INPUT FOR THIS TASK:
----------

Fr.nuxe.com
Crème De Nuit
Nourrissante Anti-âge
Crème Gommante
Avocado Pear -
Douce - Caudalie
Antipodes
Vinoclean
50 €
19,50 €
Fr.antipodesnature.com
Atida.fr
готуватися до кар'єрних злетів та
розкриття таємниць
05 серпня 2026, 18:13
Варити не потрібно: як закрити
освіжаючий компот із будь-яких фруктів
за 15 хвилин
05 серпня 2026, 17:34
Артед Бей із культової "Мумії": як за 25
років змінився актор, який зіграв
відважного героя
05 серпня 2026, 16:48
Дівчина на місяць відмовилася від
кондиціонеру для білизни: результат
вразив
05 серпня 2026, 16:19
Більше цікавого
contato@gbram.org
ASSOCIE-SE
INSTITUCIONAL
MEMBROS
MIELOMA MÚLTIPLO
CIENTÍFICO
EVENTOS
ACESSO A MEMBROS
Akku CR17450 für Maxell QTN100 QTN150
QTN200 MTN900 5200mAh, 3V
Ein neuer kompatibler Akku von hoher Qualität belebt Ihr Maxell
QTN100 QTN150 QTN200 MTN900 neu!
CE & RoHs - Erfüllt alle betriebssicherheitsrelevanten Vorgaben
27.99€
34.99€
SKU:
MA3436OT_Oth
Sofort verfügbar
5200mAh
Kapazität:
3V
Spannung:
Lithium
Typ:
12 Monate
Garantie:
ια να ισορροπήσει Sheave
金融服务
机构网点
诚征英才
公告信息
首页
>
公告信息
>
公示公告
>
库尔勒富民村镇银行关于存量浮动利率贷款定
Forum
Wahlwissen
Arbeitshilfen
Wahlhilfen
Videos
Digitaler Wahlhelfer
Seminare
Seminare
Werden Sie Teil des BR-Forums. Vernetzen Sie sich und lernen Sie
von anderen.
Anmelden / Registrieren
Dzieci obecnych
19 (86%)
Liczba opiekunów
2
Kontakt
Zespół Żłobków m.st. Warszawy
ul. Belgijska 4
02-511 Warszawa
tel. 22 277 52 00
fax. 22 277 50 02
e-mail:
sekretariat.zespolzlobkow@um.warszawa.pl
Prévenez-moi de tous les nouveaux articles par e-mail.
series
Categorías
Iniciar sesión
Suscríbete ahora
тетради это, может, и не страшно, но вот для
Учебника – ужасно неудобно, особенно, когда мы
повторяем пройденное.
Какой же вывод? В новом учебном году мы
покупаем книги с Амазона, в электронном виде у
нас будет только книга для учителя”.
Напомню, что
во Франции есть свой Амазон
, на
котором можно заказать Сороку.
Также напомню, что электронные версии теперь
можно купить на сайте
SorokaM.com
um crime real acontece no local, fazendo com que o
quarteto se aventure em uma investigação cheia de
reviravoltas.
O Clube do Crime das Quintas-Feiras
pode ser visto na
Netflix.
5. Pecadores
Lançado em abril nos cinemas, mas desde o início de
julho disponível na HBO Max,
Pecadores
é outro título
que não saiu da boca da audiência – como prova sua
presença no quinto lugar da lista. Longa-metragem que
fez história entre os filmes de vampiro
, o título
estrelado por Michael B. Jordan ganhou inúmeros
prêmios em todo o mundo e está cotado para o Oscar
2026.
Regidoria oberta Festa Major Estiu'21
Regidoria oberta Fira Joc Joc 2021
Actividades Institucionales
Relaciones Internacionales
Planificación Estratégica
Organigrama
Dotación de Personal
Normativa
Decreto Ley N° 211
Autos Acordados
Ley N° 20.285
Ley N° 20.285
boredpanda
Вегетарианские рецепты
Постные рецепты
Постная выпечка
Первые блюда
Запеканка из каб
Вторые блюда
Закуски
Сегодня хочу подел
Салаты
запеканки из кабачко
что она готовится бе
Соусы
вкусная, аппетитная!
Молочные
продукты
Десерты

----------

DIRECTIONS FOR THIS TASK: Would you restate the material word for word, leaving nothing out?

FINISHED TASK:
Fr.nuxe.com
Crème De Nuit
Nourrissante Anti-âge
Crème Gommante
Avocado Pear -
Douce - Caudalie
Antipodes
Vinoclean
50 €
19,50 €
Fr.antipodesnature.com
Atida.fr
готуватися до кар'єрних злетів та
розкриття таємниць
05 серпня 2026, 18:13
Варити не потрібно: як закрити
освіжаючий компот із будь-яких фруктів
за 15 хвилин
05 серпня 2026, 17:34
Артед Бей із культової "Мумії": як за 25
років змінився актор, який зіграв
відважного героя
05 серпня 2026, 16:48
Дівчина на місяць відмовилася від
кондиціонеру для білизни: результат
вразив
05 серпня 2026, 16:19
Більше цікавого
contato@gbram.org
ASSOCIE-SE
INSTITUCIONAL
MEMBROS
MIELOMA MÚLTIPLO
CIENTÍFICO
EVENTOS
ACESSO A MEMBROS
Akku CR17450 für Maxell QTN100 QTN150
QTN200 MTN900 5200mAh, 3V
Ein neuer kompatibler Akku von hoher Qualität belebt Ihr Maxell
QTN100 QTN150 QTN200 MTN900 neu!
CE & RoHs - Erfüllt alle betriebssicherheitsrelevanten Vorgaben
27.99€
34.99€
SKU:
MA3436OT_Oth
Sofort verfügbar
5200mAh
Kapazität:
3V
Spannung:
Lithium
Typ:
12 Monate
Garantie:
ια να ισορροπήσει Sheave
金融服务
机构网点
诚征英才
公告信息
首页
>
公告信息
>
公示公告
>
库尔勒富民村镇银行关于存量浮动利率贷款定
Forum
Wahlwissen
Arbeitshilfen
Wahlhilfen
Videos
Digitaler Wahlhelfer
Seminare
Seminare
Werden Sie Teil des BR-Forums. Vernetzen Sie sich und lernen Sie
von anderen.
Anmelden / Registrieren
Dzieci obecnych
19 (86%)
Liczba opiekunów
2
Kontakt
Zespół Żłobków m.st. Warszawy
ul. Belgijska 4
02-511 Warszawa
tel. 22 277 52 00
fax. 22 277 50 02
e-mail:
sekretariat.zespolzlobkow@um.warszawa.pl
Prévenez-moi de tous les nouveaux articles par e-mail.
series
Categorías
Iniciar sesión
Suscríbete ahora
тетради это, может, и не страшно, но вот для
Учебника – ужасно неудобно, особенно, когда мы
повторяем пройденное.
Какой же вывод? В новом учебном году мы
покупаем книги с Амазона, в электронном виде у
нас будет только книга для учителя”.
Напомню, что
во Франции есть свой Амазон
, на
котором можно заказать Сороку.
Также напомню, что электронные версии теперь
можно купить на сайте
SorokaM.com
um crime real acontece no local, fazendo com que o
quarteto se aventure em uma investigação cheia de
reviravoltas.
O Clube do Crime das Quintas-Feiras
pode ser visto na
Netflix.
5. Pecadores
Lançado em abril nos cinemas, mas desde o início de
julho disponível na HBO Max,
Pecadores
é outro título
que não saiu da boca da audiência – como prova sua
presença no quinto lugar da lista. Longa-metragem que
fez história entre os filmes de vampiro
, o título
estrelado por Michael B. Jordan ganhou inúmeros
prêmios em todo o mundo e está cotado para o Oscar
2026.
Regidoria oberta Festa Major Estiu'21
Regidoria oberta Fira Joc Joc 2021
Actividades Institucionales
Relaciones Internacionales
Planificación Estratégica
Organigrama
Dotación de Personal
Normativa
Decreto Ley N° 211
Autos Acordados
Ley N° 20.285
Ley N° 20.285
boredpanda
Вегетарианские рецепты
Постные рецепты
Постная выпечка
Первые блюда
Запеканка из каб
Вторые блюда
Закуски
Сегодня хочу подел
Салаты
запеканки из кабачко
что она готовится бе
Соусы
вкусная, аппетитная!
Молочные
продукты
Десерты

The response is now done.